The new supplemental indentures have been filed as Exhibits 4.1, 4.2, and 4.3 to the Form 8-K. The full list of guaranteeing subsidiaries is detailed in the exhibits, and each guarantee is executed by Steve Filton, UHS’s Executive Vice President, Chief Financial Officer, and Secretary. These guarantees are critical for investors as they provide an additional layer of credit support on UHS’s outstanding senior secured notes.

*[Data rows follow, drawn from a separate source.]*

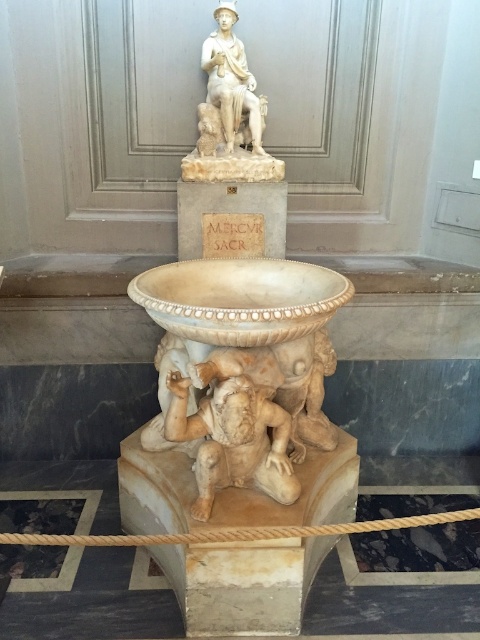 Which is behind, point (240, 403) or point (212, 99)?

The point (212, 99) is behind.

Does marble statue at center have a greater width compared to white marble statue at upper center?

Yes.

Does point (276, 429) come closer to viewer compared to point (225, 8)?

Yes, it is.

Identify the location of marble statue at center. (232, 440). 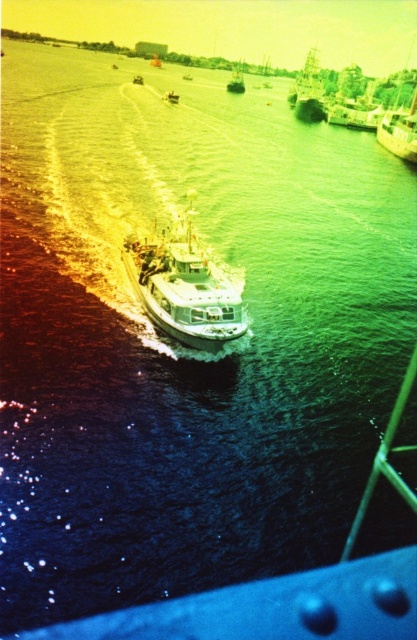 Which is behind, point (190, 202) or point (321, 118)?

Point (321, 118)

Between point (163, 268) and point (308, 113), which one is positioned in front?

Point (163, 268) is more forward.

Between point (205, 266) and point (303, 76), which one is positioned behind?

Positioned behind is point (303, 76).

Where is `white glossy boat at center`? The width and height of the screenshot is (417, 640). white glossy boat at center is located at coordinates (183, 291).

Locate an element on the screen. shiny silver boat at upper right is located at coordinates (308, 92).

Which is behind, point (293, 88) or point (238, 76)?

The point (238, 76) is more distant.

Identify the location of shiny silver boat at upper right. (308, 92).

Which is in front, point (411, 144) or point (236, 90)?

Point (411, 144)

Between metallic silver boat at upper right and metallic silver boat at center, which one appears on the right side from the viewer's perspective?

metallic silver boat at upper right

Locate an element on the screen. This screenshot has height=640, width=417. metallic silver boat at upper right is located at coordinates [x=399, y=131].

Find the location of a particular element. The height and width of the screenshot is (640, 417). metallic silver boat at upper right is located at coordinates (399, 131). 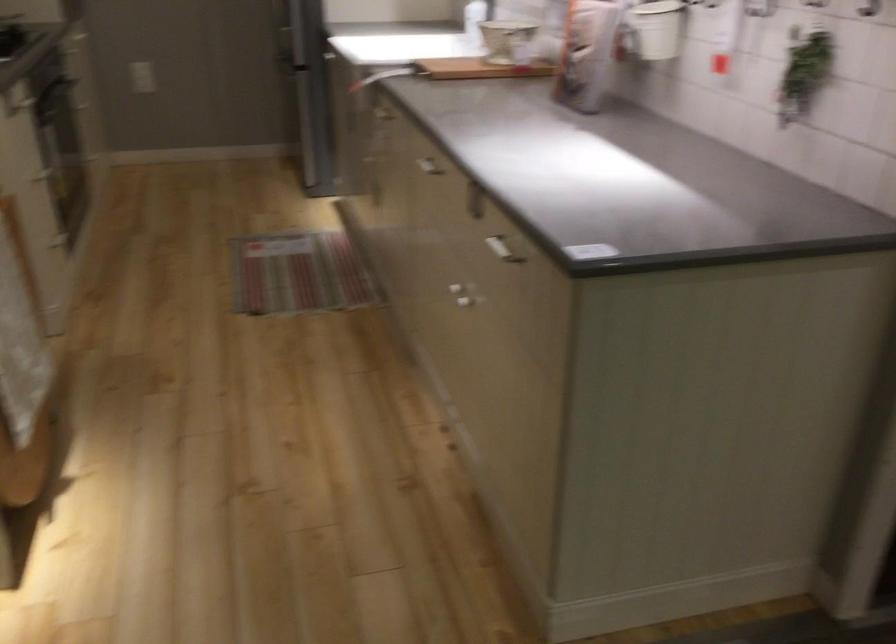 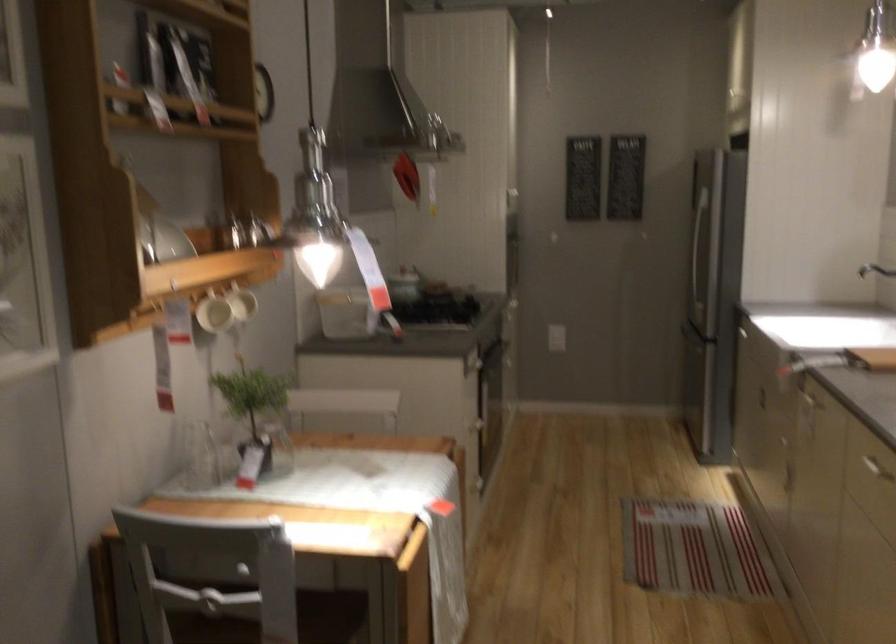 Find the pixel in the second image that matches the point at 416,169 in the first image.

(872, 467)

Price-Sensitive and Shareholder-Important Information

  • Creation of Direct Financial Obligations: The Eleventh Amendment and the new guarantees represent the formal creation of new direct obligations for UHS and its subsidiaries. This is a material event that can affect the company’s leverage, credit profile, and ultimately its cost of capital.
  • Strategic Financial Management: The active amendment of credit facilities and addition of new subsidiary guarantors demonstrate UHS management’s ongoing efforts to strengthen the company’s financial structure. This may be viewed positively by investors and credit rating agencies, as it suggests proactive risk management and commitment to maintaining access to capital.
  • Potential Share Price Impact: Given the size and scope of these amendments and new guarantees, the announcement is likely to be price-sensitive. It may affect the perception of UHS’s creditworthiness, flexibility to pursue growth, or withstand economic downturns—key considerations for equity and debt investors.
  • No Indication of Distress: There is no indication in the filing of financial distress or covenant breaches. Instead, these actions appear to be part of regular and strategic financial management.

Other Disclosures

The company’s filing also includes standard disclosures regarding its securities, the exchanges on which they are listed (notably, the NYSE under the symbol “UHS”), and compliance with relevant SEC rules. There is an explicit statement that UHS is not an emerging growth company and has not elected the extended transition period for new accounting standards.

Conclusion for Investors

The entry into the Eleventh Amendment to the Credit Agreement and the execution of new supplemental indentures are material events for Universal Health Services, Inc. These actions reinforce the company’s capital structure, add new guarantees, and reflect proactive financial management. Shareholders and the market should view these developments as price-sensitive, as they have the potential to impact UHS’s perceived creditworthiness, cost of capital, and financial flexibility.


Disclaimer: This article is for informational purposes only and does not constitute investment advice. Readers should review the full SEC filings and consult with financial professionals before making any investment decisions. The author and publisher are not responsible for any actions taken based on this information.